View Full Version
Senin, 08 Mar 2021

Benang Merah Arab Spring dan Seabad Nihilnya Khilafah Islam

 

Oleh: Iranti Mantasari, BA.IR, M.Si
Alumni Pascasarjana Kajian Timur Tengah dan Islam UI

Tahun 2021 baru memasuki bulan ketiganya, tapi sungguh Allah seakan berusaha mengingatkan kaum muslimin dengan berbagai momentum keumatan. Di antara sekian banyak momentum ini, terdapat dua momentum yang cukup prominen dan waktunya bersamaan, namun agaknya kurang mendapatkan sorotan. Ialah peristiwa Arab Spring dan keruntuhan khilafah Islam, dua momentum yang seharusnya menarik perhatian kaum muslimin.

Tahun 2021 ini menandai sepuluh tahun pecahnya revolusi yang dikenal dengan “musim seminya” negeri-negeri Arab yang sumbunya menyala pada akhir tahun 2010 dan awal tahun 2011. Di tahun ini juga, tetapi dengan penanggalan Hijriah, seabad sudah institusi khilafah Islam kebanggan kaum muslimin secara global itu tiada, yakni pada tahun 1342 H yang saat itu bertepatan dengan tahun 1924 berdasarkan penanggalan Masehi.

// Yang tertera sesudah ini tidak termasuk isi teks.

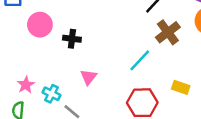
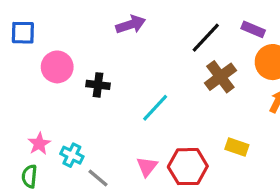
cyan line: (140, 60) -> (155, 108), moved
pink triangle: (89, 77) -> (147, 167), moved

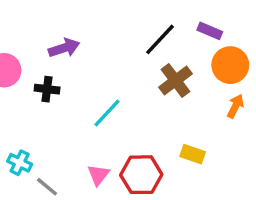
purple arrow: (131, 24) -> (64, 48), moved

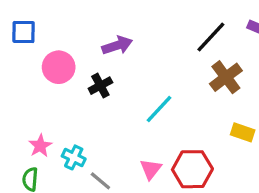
black cross: (47, 89) -> (100, 86), turned -35
yellow rectangle: (193, 154) -> (243, 132), moved

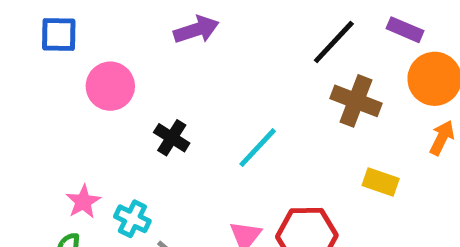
purple arrow: (117, 45) -> (196, 30), moved
brown cross: (226, 77) -> (356, 101), turned -32
black cross: (100, 86) -> (172, 138), moved, turned -30

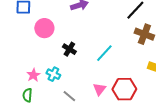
cyan cross: (132, 219) -> (53, 74), moved

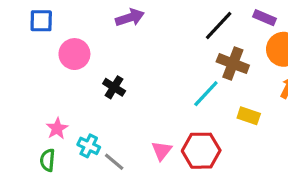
cyan line: (104, 53) -> (206, 94), moved
cyan cross: (53, 74) -> (89, 146), moved

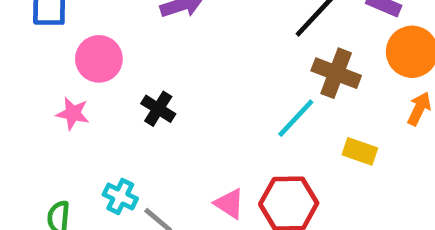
pink star: (57, 128) -> (73, 113), moved, turned -30
pink triangle: (162, 151) -> (229, 204), turned -35

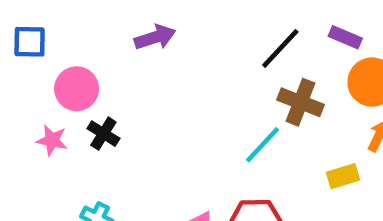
black cross: (158, 109) -> (103, 134), moved
yellow rectangle: (360, 151) -> (343, 176), moved, turned -36

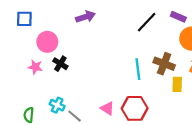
brown cross: (300, 102) -> (164, 64), moved
cyan line: (262, 145) -> (138, 69), turned -50
yellow rectangle: (343, 176) -> (177, 84), turned -72

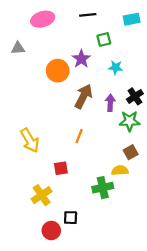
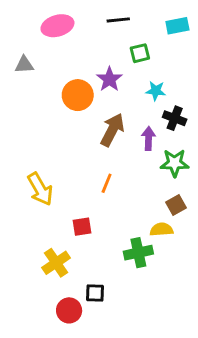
black cross: (135, 96) -> (175, 118), moved, turned -35

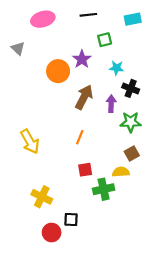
gray triangle: (24, 65) -> (18, 48), turned 48
red square: (82, 227) -> (85, 170), moved
yellow cross: (56, 263) -> (42, 197), turned -30

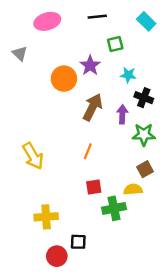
cyan rectangle: (133, 19) -> (146, 21), turned 56
yellow cross: (42, 197) -> (46, 217), turned -30

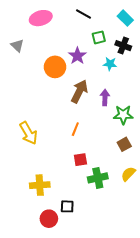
black line: (97, 17) -> (84, 14), turned 35
black cross: (144, 98) -> (123, 46), moved
yellow semicircle: (133, 189) -> (128, 174), moved, turned -42

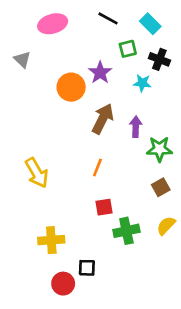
cyan rectangle: (125, 18) -> (150, 24), moved

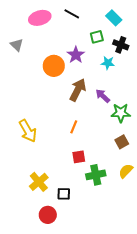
black line: (108, 18) -> (72, 14), moved
purple arrow: (136, 127) -> (103, 96), turned -49
yellow cross: (51, 240) -> (39, 182), turned -36
black square: (87, 268) -> (64, 194), moved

Sedikit menyegarkan kembali ingatan, Arab Spring yang melanda kawasan Timur Tengah ini terjadi sebagai gejolak yang ditunjukkan oleh rakyat beberapa Negara terdampak Arab Spring terhadap ketidakadilan dan ketimpangan yang melanda negeri mereka, tersebab penguasa yang dapat dikatakan abai dalam memenuhi hak-hak dan kebutuhan rakyatnya. Pantikan revolusi yang bermula di Tunisia ini akhirnya berhasil menumbangkan beberapa penguasa di Timur Tengah, yakni di Ben Ali di Tunisia, Husni Mubarak di Mesir, Muammar Gadafi di Libya dan Ali Abdullah Saleh di Yaman. Seluruhnya bermuara pada durasi kekuasaan yang sudah berlangsung puluhan tahun, namun dianggap gagal dalam mengakomodir aspirasi rakyat.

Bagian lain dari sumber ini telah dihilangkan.